It was done, and she gasped as a gleam of gold and a coloured gleam met her eyes. “My!” she said. “They’re real—and it’s for me?”
Clavering smiled a little, and taking her fingers lightly closed them on the case.
“Of course,” he said. “Well, you’re pleased with it?”
The sparkle in the girl’s eyes and the little flush in her face was plain enough, but the man’s soft laugh was perfectly genuine. It was scarcely a gift he had made her; but while he expected that the outlay upon the trinket would be repaid him, he could be generous when it suited him, and was quite aware that a less costly lure would have served his purpose equally. He also knew when it was advisable to offer something more tasteful than the obtrusive dollar.

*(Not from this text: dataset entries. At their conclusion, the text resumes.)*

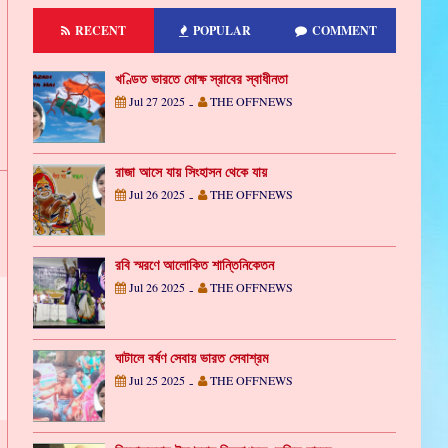
RECENT
POPULAR
COMMENT
খণ্ডিত ভারতে মোক্ষ স্রাবের স্বাধীনতা
Jul 27 2025
THE OFFNEWS
-
রাজা আসে যায় সিংহাসন থেকে যায়
Jul 26 2025
THE OFFNEWS
-
রবি স্মরণে আলোকিত শান্তিনিকেতন
Jul 26 2025
THE OFFNEWS
-
ঘাটালে বর্ষণ সেবায় ভারত সেবাশ্রম
Jul 25 2025
THE OFFNEWS
-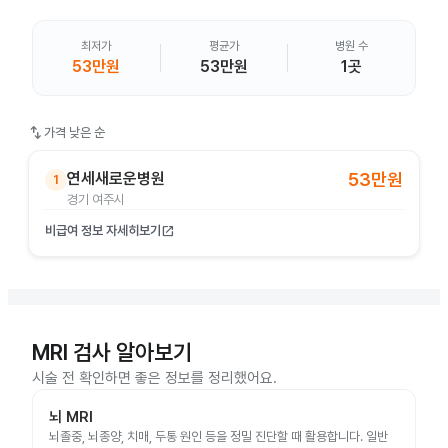
최저가
평균가
병원 수
53만원
53만원
1곳
swap_vert
가격 낮은 순
연세새로운병원
53만원
1
경기 여주시
비급여 정보 자세히보기
open_in_new
MRI 검사 알아보기
시술 전 확인하면 좋은 정보를 정리했어요.
뇌 MRI
뇌졸중, 뇌종양, 치매, 두통 원인 등을 정밀 진단할 때 활용합니다. 일반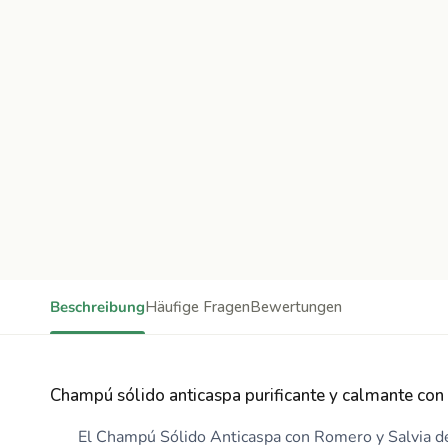
Beschreibung
Häufige Fragen
Bewertungen
Champú sólido anticaspa purificante y calmante con 
El Champú Sólido Anticaspa con Romero y Salvia de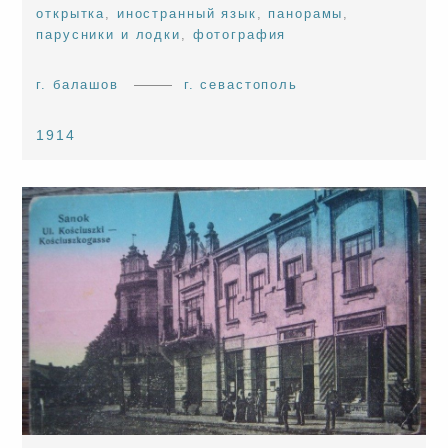
открытка
,
иностранный язык
,
панорамы
,
парусники и лодки
,
фотография
г. балашов
г. севастополь
1914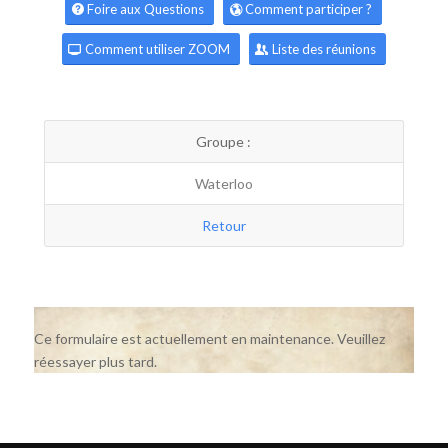
Foire aux Questions
Comment participer ?
Comment utiliser ZOOM
Liste des réunions
Groupe :
Waterloo
Retour
Ce formulaire est actuellement en maintenance. Veuillez
réessayer plus tard.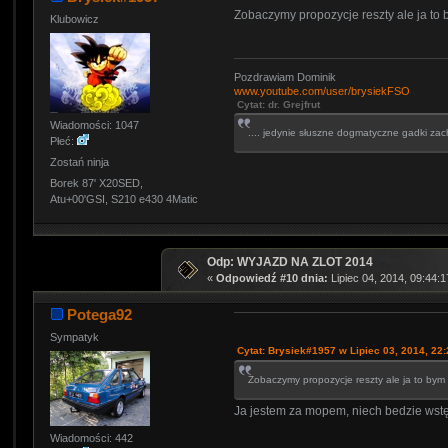
Zobaczymy propozycje reszty ale ja to 
Klubowicz
Pozdrawiam Dominik
www.youtube.com/user/brysiekFSO
Cytat: dr. Grejfrut
Wiadomości: 1047
.... jedynie słuszne dogmatyczne gadki zac
Płeć:
Zostań ninja
Borek 87' X20SED,
Atu+00'GSI, S210 e430 4Matic
Odp: WYJAZD NA ZLOT 2014
«
Odpowiedź #10 dnia:
Lipiec 04, 2014, 09:44:
Potega92
Sympatyk
Cytat: Brysiek#1957 w Lipiec 03, 2014, 22
Zobaczymy propozycje reszty ale ja to bym 
Ja jestem za mopem, niech bedzie wstęp
Wiadomości: 442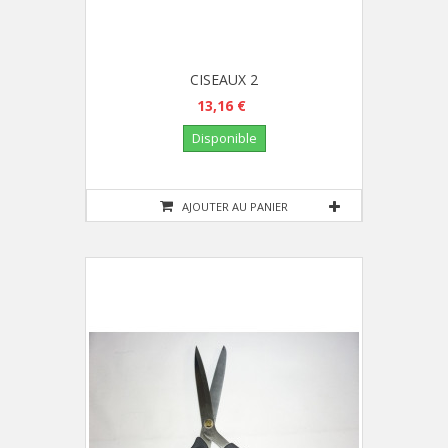
CISEAUX 2
13,16 €
Disponible
AJOUTER AU PANIER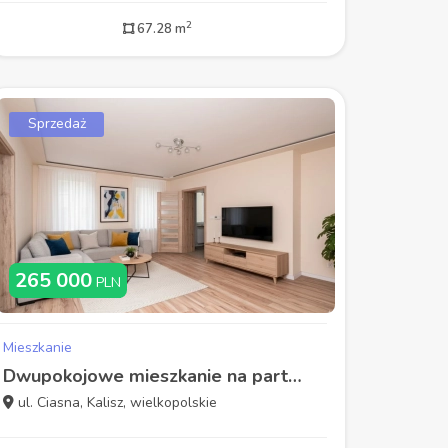
2
67.28 m
Sprzedaż
265 000
PLN
Mieszkanie
Dwupokojowe mieszkanie na parterze.
ul. Ciasna, Kalisz, wielkopolskie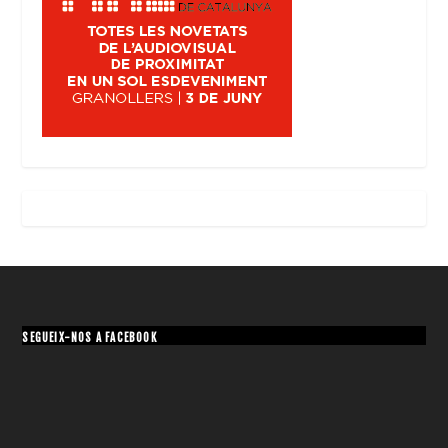
SEGUEIX-NOS A FACEBOOK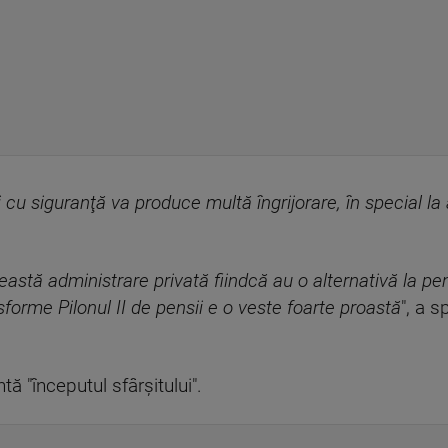
 cu siguranţă va produce multă îngrijorare, în special la a
eastă administrare privată fiindcă au o alternativă la p
orme Pilonul II de pensii e o veste foarte proastă
", a s
tă "începutul sfârşitului".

“Oh,” said the girl, “it’s just lovely!”
Clavering, who had discretion, did not look round, but, though he kept his dark eyes on his companion’s face, he listened carefully. He could hear the wind outside, and the crackle of the stove, but nothing else, and knew that the footsteps of anyone approaching would ring tolerably distinctly down the corridor behind the hall. He also remembered that the big door nearest them was shut.
“Well,” he said, “it wouldn’t do to put anything that wasn’t pretty on a neck like that, and I wonder if you would let me fix it.”
The girl made no protest; but though she saw the admiration in the man’s dark eyes as she covertly looked up, it would have pleased her better had he been a trifle more clumsy. His words and glances were usually bold enough, but, as he clasped the little brooch on, his fingers were almost irritatingly deft and steady. Men, she knew, did not make fools of themselves from a purely artistic appreciation of feminine comeliness.
“Now,” she said, slipping away from him with a blush, “I wonder what you expect for this.”
Clavering’s eyebrows went up and there was a faint assumption of haughtiness in his face, which became it.